Three massacres and many smaller fatal clashes, all in northern states, have followed a pattern that security forces have been unable to get ahead of. It starts with an hours-long riot inside a penitentiary, then military police are sent in to assist severely outnumbered guards and distraught families wait outside while inmates post on social-media photos they take of chopped up body parts.

The factors fuelling the violence among rival gang members are so complex that authorities say some potential remedies could exacerbate the problem. And the possibility of continued killings is raising fears the violence could spill into slums in major cities such as Rio de Janeiro and Sao Paulo, where drug operations are run in conjunction with bosses in prisons.

"Stopping the bloodshed begins with the federal and state governments calling this what it is: a public emergency," said Robert Muggah, research director for the Igarape Institute, a Brazil-based think-tank that focuses on security. "This is a problem from hell that has been festering for half a century."

President Michel Temer was initially slow to respond, taking three days to publicly acknowledge the first massacre, and he was ridiculed for calling it a "terrible accident." But the government has since announced a series of measures aimed at stopping the violence.

National guard troops are being dispatched to hot spots, thousands of inmates are being shuffled among prisons and Mr. Temer has announced plans to build five new lockups. Meanwhile, justice authorities are examining ways to speed up a legal process that keeps thousands locked up for months or years while their cases are processed.

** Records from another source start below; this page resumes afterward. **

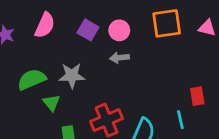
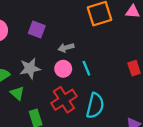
pink circle: (119, 30) -> (63, 69), moved
cyan line: (180, 120) -> (86, 68), moved

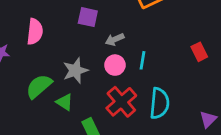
purple square: (37, 30) -> (88, 17), moved
cyan line: (86, 68) -> (143, 60), turned 40

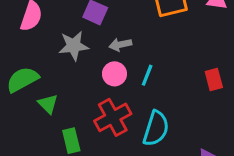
gray star: (75, 71) -> (74, 46), moved

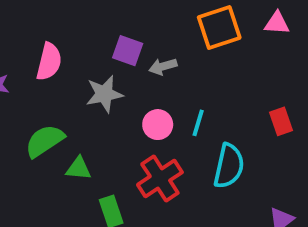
gray arrow: (120, 45) -> (163, 66), moved
green triangle: (48, 104) -> (79, 168), turned -35
cyan semicircle: (156, 128) -> (229, 166), moved

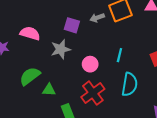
pink semicircle: (49, 62) -> (30, 33), turned -84
gray arrow: (163, 66) -> (97, 18), moved
cyan line: (198, 123) -> (119, 55), moved

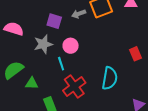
cyan line: (119, 55) -> (61, 64), moved, turned -32
pink circle: (90, 64) -> (71, 46), moved

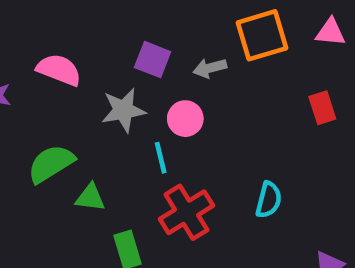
gray arrow: (79, 14) -> (210, 68), moved
red rectangle: (136, 54) -> (322, 108), moved
cyan semicircle: (110, 78) -> (269, 200), size x0.7

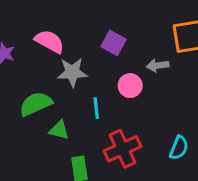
gray arrow: (210, 68) -> (158, 65), moved
gray star: (123, 110) -> (72, 72), moved
cyan line: (161, 158) -> (96, 108), moved

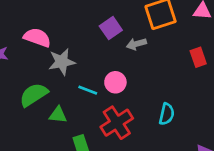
purple square: (113, 43) -> (111, 28), moved, turned 35
pink circle: (130, 86) -> (115, 82), moved
cyan line: (96, 108) -> (88, 90), turned -54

So far, nothing seems to be working. After several days of relative calm, 26 inmates were killed late Saturday in clashes inside two adjoining prisons in the northern state of Rio Grande do Norte. Authorities said members of the Sao Paulo-based First Command, Brazil's largest criminal gang, known by the Portuguese acronym PCC, fought with local gang Crime Syndicate of Rio Grande do Norte.

Authorities said military police would not enter the prisons until daylight Sunday because it was too dangerous. "There are more than 1,000 prisoners, all out of their cells, and some are armed," military police Major Wellington Camilo da Silva told reporters. "What we are doing now is trying to avoid a massive escape." Prisoners returned to their cells by Sunday. Police found 26 bodies, many of them decapitated.

The wave of violence began with the arrival of the new year, when 56 inmates were killed in the northern state of Amazonas. Authorities said the Family of the North gang targeted members of the First Command in a clash over control of drug-trafficking routes in northern states. Many were decapitated, their heads tossed outside prison walls.

Then, on Jan. 6, in the neighbouring state of Roraima, 33 prisoners were killed, many with their hearts and intestines ripped out. Authorities said First Command members instigated the bloodshed against other prisoners for motives not entirely clear.

Ten other inmates were killed in smaller prison clashes in Amazonas and the northeastern state of Paraiba during the first few days of the month.

The violence comes as Latin America's largest country is mired in its worst recession in decades, which has trickled down to the prison system. On Tuesday, prison guards in Rio de Janeiro state began a partial strike to protest not being paid since November. While guards continued their patrols, they did not let families in to visit, a situation that will likely add to already high tensions.